The Glacier decision signals this Court’s proclivities to rule in favor of corporate interests and against people earning low incomes. Permitting employers to sue unions for damages during a strike allows employers to pose insurmountable costs on unions and the workers they represent. Additionally, the threat of costly legal battles could easily deter a union from striking in the first place.
This decision also has dangerous implications for women, Black, and Latinx workers. By establishing a higher standard of wages, unions play a fundamental role in reducing racial and gender wage inequality. Indeed, union affiliation has proven to increase the wages of all workers, regardless of race or gender. According to CLASP analysis, wage premiums persist by a margin of 16.9 percent for Black union members, 18.6 percent for women union members, and 25.8 percent for Hispanic union members. If unions’ abilities to build leverage in collective bargaining negotiations are weakened, racial and gender economic inequality could worsen, rolling back decades of progress.
Although this ruling places the right to strike in danger, workers are still able to do so. However, this decision could lead to further rulings restricting worker strikes. Indeed, as revealed in their concurring opinion, if Justices Thomas, Gorsuch, and Alito got their way, legal precedent that enables the NLRB to ensure workers’ rights would be overturned. Their concurring opinion signals the high likelihood that a similar case will make its way back to the Supreme Court in coming years, which would yet again jeopardize workers’ rights.
The majority opinion makes it clear that the Court has missed that the entire point of striking is economic disruption. However, while nearly all the justices seem to dismiss workers’ rights, newly sworn-in Justice Ketanji Brown Jackson, the lone dissenter in Glacier, recognizes the importance of the right to strike. Justice Jackson maintained that the right to strike is “fundamental to American labor law” and that the majority decision “risks erosion of the right to strike.”

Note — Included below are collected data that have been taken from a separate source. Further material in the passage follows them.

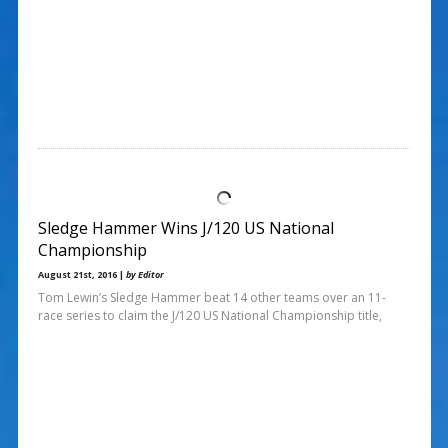
Sledge Hammer Wins J/120 US National
Championship
August 21st, 2016 |
by Editor
Tom Lewin’s Sledge Hammer beat 14 other teams over an 11-
race series to claim the J/120 US National Championship title,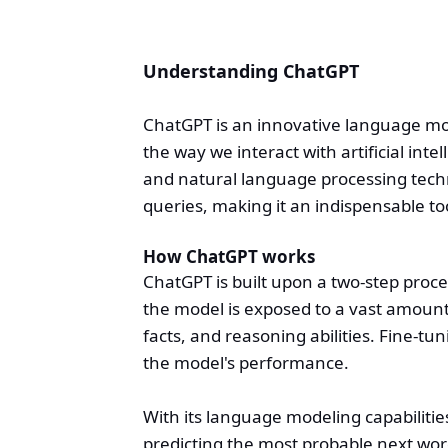
Understanding ChatGPT
ChatGPT is an innovative language m
the way we interact with artificial inte
and natural language processing tec
queries, making it an indispensable to
How ChatGPT works
ChatGPT is built upon a two-step proce
the model is exposed to a vast amount
facts, and reasoning abilities. Fine-tu
the model's performance.
With its language modeling capabilit
predicting the most probable next wor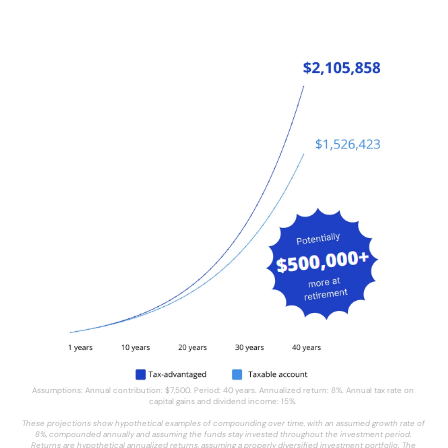
Assumptions: Annual contribution: $7,500. Period: 40 years. Annualized return: 8%. Annual tax rate on 
capital gains and dividend income: 15%. 
These projections show hypothetical examples of compounding over time, with an assumed growth rate of 
8%, compounded annually
and assuming the funds stay invested throughout the investment period. 
Returns are hypothetical annualized returns, assuming a properly diversified investment portfolio. The 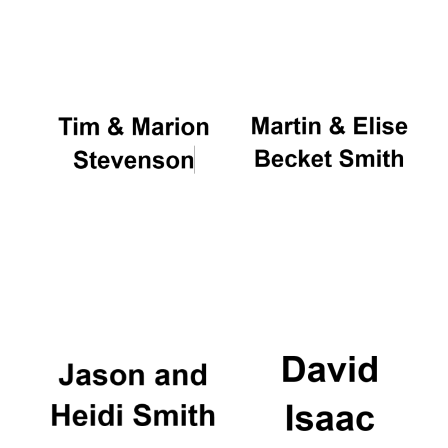
Oxford University
Images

To empower workers during this historic moment for the U.S. labor movement, Congress should rectify the weaknesses posed by the Supreme Court by codifying strong workers’ rights protections. To this end, Congress should act to protect workers and their right to organize:
First, Congress should pass the Protecting the Right to Organize Act (PRO Act), which would:
- impose fines ranging from $50,000-$100,000 on employers that illegally fire employees for organizing,
- establish timelines for union elections and collective bargaining processes to hold employers accountable,
- ensure that workers are properly classified as employees in the eyes of the federal government, and
- prohibit a variety of union-busting tactics.
Second, Congress should update the NLRA to include domestic and agricultural workers. The historical exclusion and misclassification under the NLRA of farmworkers, domestic workers, gig workers, and other non-traditional workers is rooted in systemic racism and must be ended so every worker is protected.
Finally, Congress should allocate more funds to the NLRB, which is currently underfunded and understaffed. A well-funded NLRB is needed to enforce U.S. federal labor law and safeguard worker protections.
Workers are increasingly organizing to gain better working conditions; living wages; dignity and respect in the workplace; and a more powerful voice on the job. In the face of judicial overreach, Congress must act to safeguard worker protections and ensure workplace democracy.